There has been talk of NFC as a big driver of the mobile wallet since at least 2008, and the idea of using NFC has been toyed with by operators for some time. Anything that adds value to what a mobile phone can do is clearly going to be appealing to mobile operators (especially if it locks subscribers in or has a proprietary element to it), though the numbers of different stakeholders involved is still holding back NFC. Retailers, financial institutions, operators and manufacturers all have a role to play but also all have different vested interests in how it should be deployed.

The curious thing is that NFC is touted as the cornerstone of mobile transactions, mobile payments and mobile banking in the future. The reality is that NFC was never conceived for this kind of use case. Born out of RFID technology, some of the earlier uses were in tracking physical goods (from cows to library books!). This is relevant because security and encryption of NFC is a key blocker for further deployement of mobile payments (or other secure uses, like accessing buildings).

Even though NFC chips can only be read optimally at a distance of 20cm, the radio frequencies emitted can be captured a few metres away. I remember attending a panel discussion earlier this year at the Mobile World Congress where a  PayPal executive was asked what was stopping them from developing mobile payments with NFC. The answer was that it was simply not safe enough.

This could change though -if NTT DoCoMo was able to deploy over 100,000 "NFC keys" to their mobile subscribers allowing them to unlock the front door to their homes with their mobile phone back in 2008, then securing NFC transmissions further should be possible.

I believe though that from securing NFC communication for simple use cases like unlocking doors to that of making payments, there is still a long way to go.
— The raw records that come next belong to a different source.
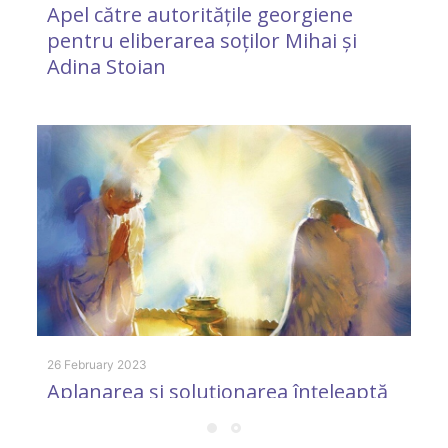
Apel către autoritățile georgiene
pentru eliberarea soților Mihai și
Adina Stoian
15
S
a
r
W
26 February 2023
Aplanarea şi soluţionarea înţeleaptă
a conflictelor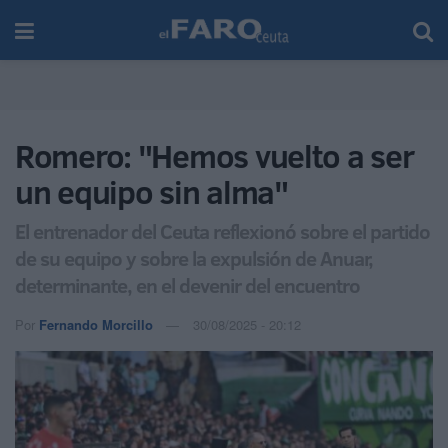
Romero: "Hemos vuelto a ser
un equipo sin alma"
El entrenador del Ceuta reflexionó sobre el partido
de su equipo y sobre la expulsión de Anuar,
determinante, en el devenir del encuentro
Por
Fernando Morcillo
30/08/2025 - 20:12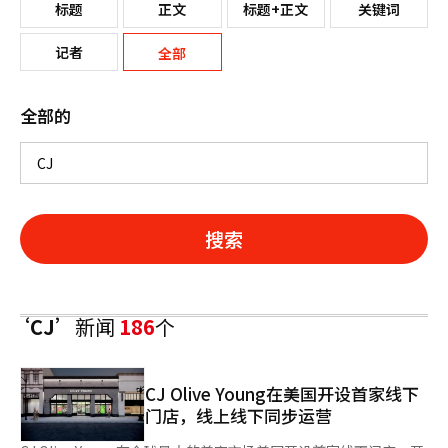
标题
正文
标题+正文
关键词
记者
全部
全部的
搜索
‘CJ’
新闻
186
个
CJ Olive Young在美国开设首家线下
门店，线上线下同步运营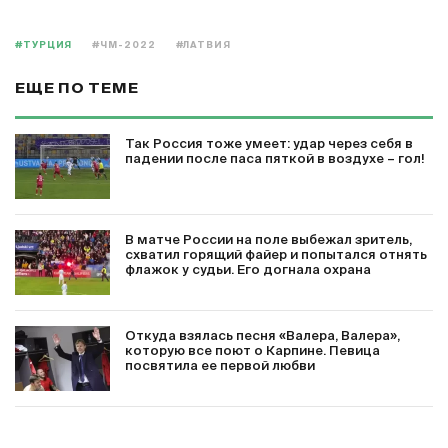
#ТУРЦИЯ
#ЧМ-2022
#ЛАТВИЯ
ЕЩЕ ПО ТЕМЕ
Так Россия тоже умеет: удар через себя в
падении после паса пяткой в воздухе – гол!
В матче России на поле выбежал зритель,
схватил горящий файер и попытался отнять
флажок у судьи. Его догнала охрана
Откуда взялась песня «Валера, Валера»,
которую все поют о Карпине. Певица
посвятила ее первой любви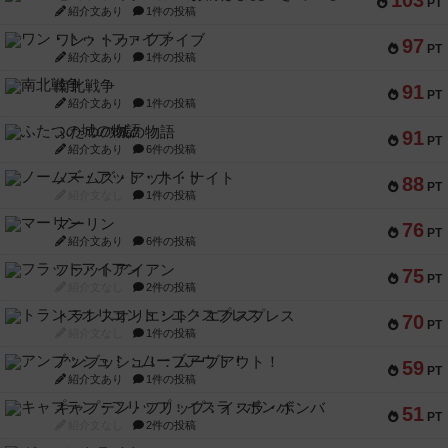
103
PT
紹介文あり
1件の投稿
ワン・トゥ・ファイブ
97
PT
紹介文あり
1件の投稿
南北戦争
91
PT
紹介文あり
1件の投稿
ふたつの城の物語
91
PT
紹介文あり
6件の投稿
ノームズ・アット・ナイト
88
PT
紹介文なし
1件の投稿
マーリン
76
PT
紹介文あり
6件の投稿
フラットアイアン
75
PT
紹介文なし
2件の投稿
トランスオリエント・エクスプレス
70
PT
紹介文なし
1件の投稿
アンブッシュ！：ムーブアウト！
59
PT
紹介文あり
1件の投稿
キャプテン・フリップ：イスラ・ボンバ
51
PT
紹介文なし
2件の投稿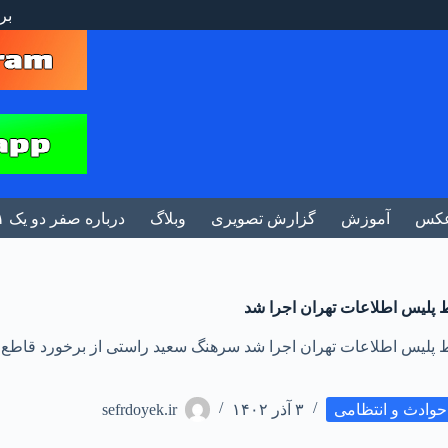
بر
کس
آموزش
گزارش تصویری
وبلاگ
درباره صفر دو یک ۰۲۱
پلیس اطلاعات تهران اجرا شد
پلیس اطلاعات تهران اجرا شد سرهنگ سعید راستی از برخورد قاطع
حوادث و انتظامی
۳ آذر ۱۴۰۲
sefrdoyek.ir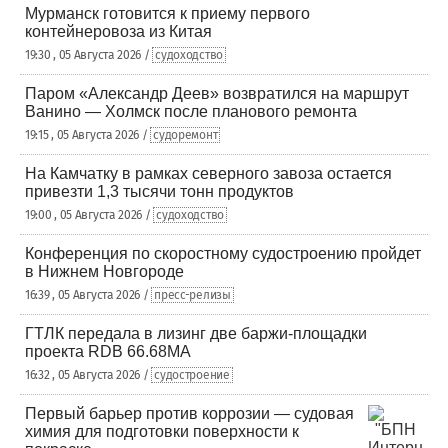
Мурманск готовится к приему первого
контейнеровоза из Китая
19:30 , 05 Августа 2026 /
судоходство
Паром «Александр Деев» возвратился на маршрут
Ванино — Холмск после планового ремонта
19:15 , 05 Августа 2026 /
судоремонт
На Камчатку в рамках северного завоза остается
привезти 1,3 тысячи тонн продуктов
19:00 , 05 Августа 2026 /
судоходство
Конференция по скоростному судостроению пройдет
в Нижнем Новгороде
16:39 , 05 Августа 2026 /
пресс-релизы
ГТЛК передала в лизинг две баржи-площадки
проекта RDB 66.68МА
16:32 , 05 Августа 2026 /
судостроение
Первый барьер против коррозии — судовая
химия для подготовки поверхности к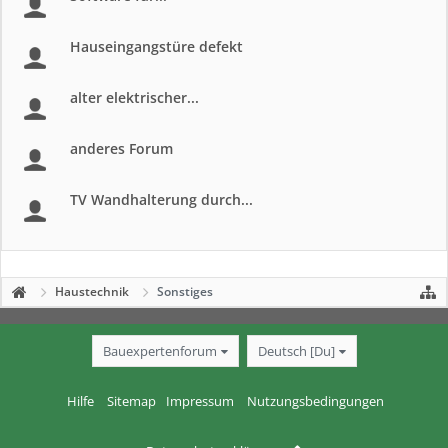
Hauseingangstüre defekt
alter elektrischer...
anderes Forum
TV Wandhalterung durch...
Haustechnik
Sonstiges
Bauexpertenforum
Deutsch [Du]
Hilfe
Sitemap
Impressum
Nutzungsbedingungen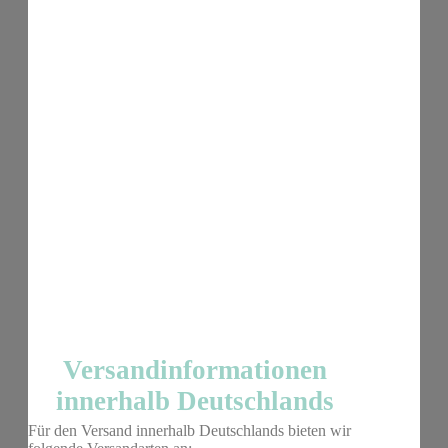
Versandinformationen
innerhalb Deutschlands
Für den Versand innerhalb Deutschlands bieten wir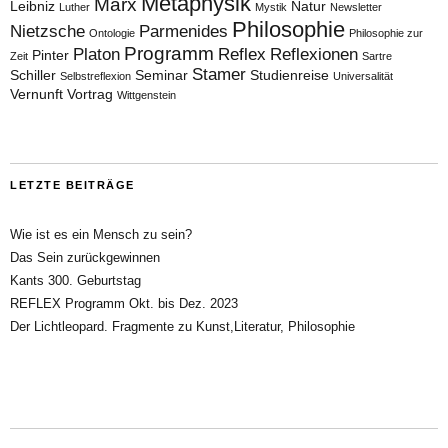
Metaphysik
Marx
Leibniz
Natur
Luther
Mystik
Newsletter
Philosophie
Nietzsche
Parmenides
Ontologie
Philosophie zur
Programm
Platon
Reflex
Reflexionen
Pinter
Zeit
Sartre
Stamer
Schiller
Seminar
Studienreise
Selbstreflexion
Universalität
Vernunft
Vortrag
Wittgenstein
LETZTE BEITRÄGE
Wie ist es ein Mensch zu sein?
Das Sein zurückgewinnen
Kants 300. Geburtstag
REFLEX Programm Okt. bis Dez. 2023
Der Lichtleopard. Fragmente zu Kunst,Literatur, Philosophie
But then, at the same time, there are sceptics who still believe online use of credit cards is unsafe, so a great deal will be down to popular perception. Apple...please lead the way....

Friday, January 11, 2008

2008 & The Rise of the Mobile Wallet




It's a popular time to make predictions for mobile trends in 2008 and there are some pretty good ones out there. I am going against the trend by not creating yet another list, but have to express my surprise at the lack of mention of the 'mobile wallet' in most bloggers' predictions.

FierceWireless published a summary yesterday that showed that the value of contactless m-payments in the US is expected to reach $820m by 2013 (according to ABI Research).

I believe that 2008 will see a leap forward in the development of the ‘mobile wallet’ and the launch of new handsets capable of performing the same transactions of a traditional credit card by using contactless NFC technology.This is backed up by ABI Research's latest forecast, where they predict a 10-fold increase in shipments of NFC handsets in 2008.

With operators, regulators, manufacturers and financial institutions scheduled to get together in Cairo in May at a GSMA Summit to thrash out a global framework for m-payments, a whole range of new services could become widely available in key markets by 2009.

Operators have too much at stake to ignore this opportunity to impose their own standards for m-payments and thus regain a modicum of control over their customer base in the face of increasingly open development platforms.

The question, however, is this: will a disruptive newcomer step in to offer an alternative should operators and other stakeholders fail to agree in May on a global deployment model?